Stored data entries
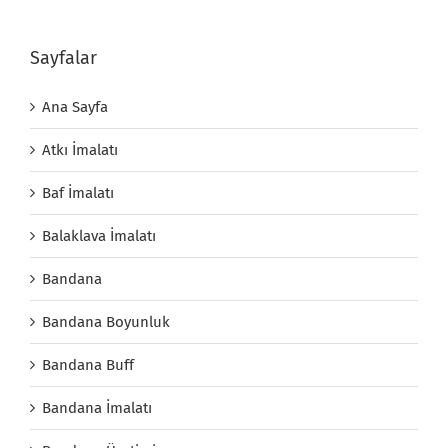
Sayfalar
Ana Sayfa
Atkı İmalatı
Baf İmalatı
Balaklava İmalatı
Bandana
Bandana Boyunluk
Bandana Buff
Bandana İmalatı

THE PROBLEM.
Each entry above must come back exactly as written. Drop the images.

COMPLETED TASK.
Sayfalar
Ana Sayfa
Atkı İmalatı
Baf İmalatı
Balaklava İmalatı
Bandana
Bandana Boyunluk
Bandana Buff
Bandana İmalatı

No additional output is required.